Task brief:
Once the line with "Segment esophagus →" is reached, output it and every line after it, exactly, through the end of the records below. Pictures are skipped.

Start of The records

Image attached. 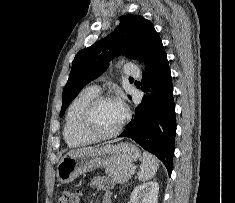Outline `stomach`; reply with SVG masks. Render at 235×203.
<instances>
[{
    "mask_svg": "<svg viewBox=\"0 0 235 203\" xmlns=\"http://www.w3.org/2000/svg\"><path fill=\"white\" fill-rule=\"evenodd\" d=\"M140 156V150L127 142L79 150L65 155L60 160L57 166V179L61 183H69L81 174L98 167L110 168L132 164Z\"/></svg>",
    "mask_w": 235,
    "mask_h": 203,
    "instance_id": "1",
    "label": "stomach"
}]
</instances>
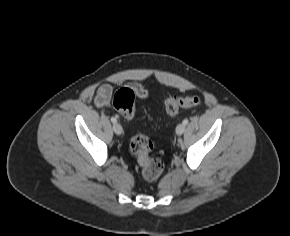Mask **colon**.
Returning a JSON list of instances; mask_svg holds the SVG:
<instances>
[{
  "label": "colon",
  "mask_w": 290,
  "mask_h": 236,
  "mask_svg": "<svg viewBox=\"0 0 290 236\" xmlns=\"http://www.w3.org/2000/svg\"><path fill=\"white\" fill-rule=\"evenodd\" d=\"M136 94L133 87H122L114 96V107L125 119L131 120L136 115L134 106ZM200 102V97L197 95H171L165 100L164 106L167 115L174 116L180 108L195 107ZM130 149L137 157L143 178L148 182L157 180L164 170V163L159 157L151 156L152 141L144 134H136L130 141Z\"/></svg>",
  "instance_id": "obj_1"
}]
</instances>
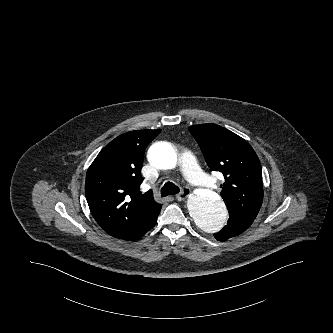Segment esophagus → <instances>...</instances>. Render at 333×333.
I'll list each match as a JSON object with an SVG mask.
<instances>
[{
  "label": "esophagus",
  "instance_id": "esophagus-1",
  "mask_svg": "<svg viewBox=\"0 0 333 333\" xmlns=\"http://www.w3.org/2000/svg\"><path fill=\"white\" fill-rule=\"evenodd\" d=\"M190 195V190L188 188H183V190L176 195L178 201L185 200Z\"/></svg>",
  "mask_w": 333,
  "mask_h": 333
}]
</instances>
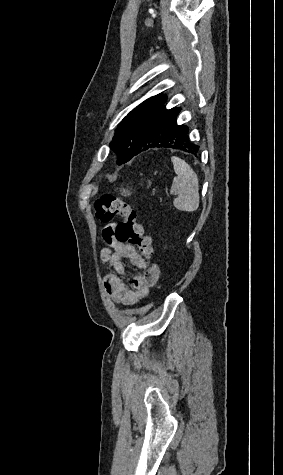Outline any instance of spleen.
<instances>
[{
	"label": "spleen",
	"instance_id": "3e777b00",
	"mask_svg": "<svg viewBox=\"0 0 283 475\" xmlns=\"http://www.w3.org/2000/svg\"><path fill=\"white\" fill-rule=\"evenodd\" d=\"M174 172L177 178H174L170 194L177 196L173 206L181 212H195L199 208V180L197 174L193 172L185 160H180L172 156Z\"/></svg>",
	"mask_w": 283,
	"mask_h": 475
}]
</instances>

End of The records

Exercise solution:
Segment esophagus → <instances>...</instances>. Render at 333×333.
I'll list each match as a JSON object with an SVG mask.
<instances>
[{
  "label": "esophagus",
  "instance_id": "esophagus-1",
  "mask_svg": "<svg viewBox=\"0 0 333 333\" xmlns=\"http://www.w3.org/2000/svg\"><path fill=\"white\" fill-rule=\"evenodd\" d=\"M190 195V190L188 188H183V190L176 195L178 201L185 200Z\"/></svg>",
  "mask_w": 333,
  "mask_h": 333
}]
</instances>
Outline any instance of spleen.
<instances>
[{
	"label": "spleen",
	"instance_id": "3e777b00",
	"mask_svg": "<svg viewBox=\"0 0 283 475\" xmlns=\"http://www.w3.org/2000/svg\"><path fill=\"white\" fill-rule=\"evenodd\" d=\"M174 172L177 178H174L170 194L177 196L173 206L181 212H195L199 208V180L197 174L193 172L185 160H180L172 156Z\"/></svg>",
	"mask_w": 283,
	"mask_h": 475
}]
</instances>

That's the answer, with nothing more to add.